The feature for the current PC-buses aren’t “secure”. AMD have his Hyperport interface, intel wan’t to see PCI express as the internal bus, and all current protocolls/connections should be a new Infiniband standard…
Sorry for my pore english, it’s not my native language.
“Here’s to hoping Quantum pairing will fix that up at some point in time…”
Sorry, but till today these experiments allow for different interpretations, and transmitting a signal with higher than light speed has not been achieved.
It could well be that the universe allows for transmitting “noise” but no signal at overlight speed. You know, all people trying to build up a phsical model which would allow for higher than light speeds were proven wrong at some point by experiments to date. And none of the experiments contradicted Einstein’s Theory of Relativity. Some were close to the edge, and Quantum Mechanics sometimes seems to get beyond speed of light, but when trying to send a signal with overlight speed everybody fails till today.
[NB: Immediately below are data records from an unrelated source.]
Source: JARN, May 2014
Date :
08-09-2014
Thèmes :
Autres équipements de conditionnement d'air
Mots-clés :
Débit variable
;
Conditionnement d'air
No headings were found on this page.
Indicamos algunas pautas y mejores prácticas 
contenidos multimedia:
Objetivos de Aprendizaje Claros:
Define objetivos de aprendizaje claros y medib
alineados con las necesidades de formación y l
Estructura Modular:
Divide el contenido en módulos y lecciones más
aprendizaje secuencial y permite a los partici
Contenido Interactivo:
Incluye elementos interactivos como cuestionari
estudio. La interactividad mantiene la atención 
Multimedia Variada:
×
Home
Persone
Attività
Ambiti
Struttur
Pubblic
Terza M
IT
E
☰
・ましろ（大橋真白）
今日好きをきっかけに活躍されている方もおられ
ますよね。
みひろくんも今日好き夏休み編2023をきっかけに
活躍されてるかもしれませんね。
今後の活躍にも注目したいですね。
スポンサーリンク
Whilst link aggregation (aka port trunking) can help with the problem, the issue is often that the switches you plug into will only support a limited number of port trunks.For example the HP ProCurve 5300xl series of switches can only support upto 36 trunk groups – that is you’d only be able to have 36 individual servers with their dual GigE NICs aggregated into a 2Gbps link.
FWIW I personally think that for now 10Gbps links are going to be for backbone and switch to switch traffic rather than for individual machines.
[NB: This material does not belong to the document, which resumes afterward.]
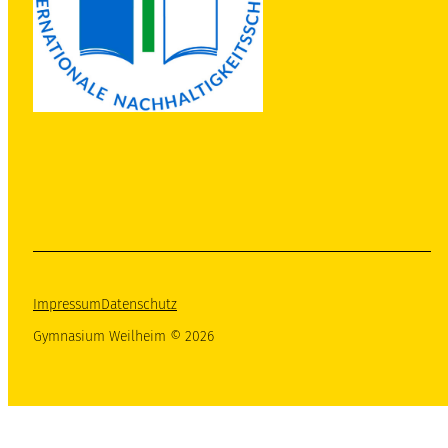
Impressum
Datenschutz
Gymnasium Weilheim © 2026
I should also probably note that a major issue with network performance is the amount of CPU required to service the number of interrupts generated by a traditional NIC – there is a rule of thumb from Sun that you should allow 1Mhz of CPU per 1Mbit of network traffic. Thus for a GigE link you should allow for 1GHz of CPU just to service the network traffic if you want to fully utilise the network link as much as possible. Whilst the use of jumbo frames does ease this problem, it is definately an issue which I see on both Windows and Unix servers; its one of the reasons why Sun is looking to put TCP/IP processing work on a sub-CPU on their newer systems (they call it FireHose AFAIR).
All too often I’ll find that people are complaining about network performance and when I look into it the problems are more often down to their systems not actually having enough CPU to cope with their workload and processing network traffic. As with anything, getting good performance is a matter of balancing numerous factors and improving one area – say going to 10GigE – means that other areas like disk, CPU, memory, bus bandwidth et al have to be improved as well.
well i am waiting on 100GigE
none of this 10Gig crap for me…. just not fast enough…
(that was joke btw)
gig backbone and 100meg links to the desktop seem plenty fast for most anything… of course 10gig backbones might be sweet!